WORK ITEM - Within the records, find every line that includes the word "autres" and copy it.

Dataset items
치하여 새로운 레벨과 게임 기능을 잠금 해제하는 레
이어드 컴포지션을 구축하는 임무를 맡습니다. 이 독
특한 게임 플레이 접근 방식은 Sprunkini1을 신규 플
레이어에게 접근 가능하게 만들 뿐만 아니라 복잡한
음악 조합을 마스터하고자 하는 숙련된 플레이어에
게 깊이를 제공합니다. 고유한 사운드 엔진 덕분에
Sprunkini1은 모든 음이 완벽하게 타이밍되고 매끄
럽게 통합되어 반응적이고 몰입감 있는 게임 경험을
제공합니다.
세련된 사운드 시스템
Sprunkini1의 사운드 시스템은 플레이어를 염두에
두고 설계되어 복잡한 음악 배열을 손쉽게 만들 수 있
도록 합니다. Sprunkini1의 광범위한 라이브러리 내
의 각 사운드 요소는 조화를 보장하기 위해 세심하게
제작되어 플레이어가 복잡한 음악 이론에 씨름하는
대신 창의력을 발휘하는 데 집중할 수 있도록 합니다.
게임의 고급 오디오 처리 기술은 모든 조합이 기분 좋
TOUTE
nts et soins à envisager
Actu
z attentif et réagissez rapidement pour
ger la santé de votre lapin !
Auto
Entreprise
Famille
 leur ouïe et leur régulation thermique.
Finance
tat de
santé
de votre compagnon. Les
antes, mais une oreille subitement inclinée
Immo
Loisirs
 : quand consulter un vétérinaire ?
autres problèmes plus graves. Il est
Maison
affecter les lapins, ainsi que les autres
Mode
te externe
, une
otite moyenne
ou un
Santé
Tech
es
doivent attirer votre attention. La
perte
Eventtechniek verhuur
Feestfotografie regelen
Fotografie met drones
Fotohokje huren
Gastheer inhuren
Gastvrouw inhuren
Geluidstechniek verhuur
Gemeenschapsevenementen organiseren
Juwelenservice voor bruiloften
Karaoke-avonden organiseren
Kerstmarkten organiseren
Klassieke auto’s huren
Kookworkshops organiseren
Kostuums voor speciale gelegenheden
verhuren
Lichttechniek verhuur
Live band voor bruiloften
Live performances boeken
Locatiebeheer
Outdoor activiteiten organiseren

ANSWER SPACE -
autres problèmes plus graves. Il est
affecter les lapins, ainsi que les autres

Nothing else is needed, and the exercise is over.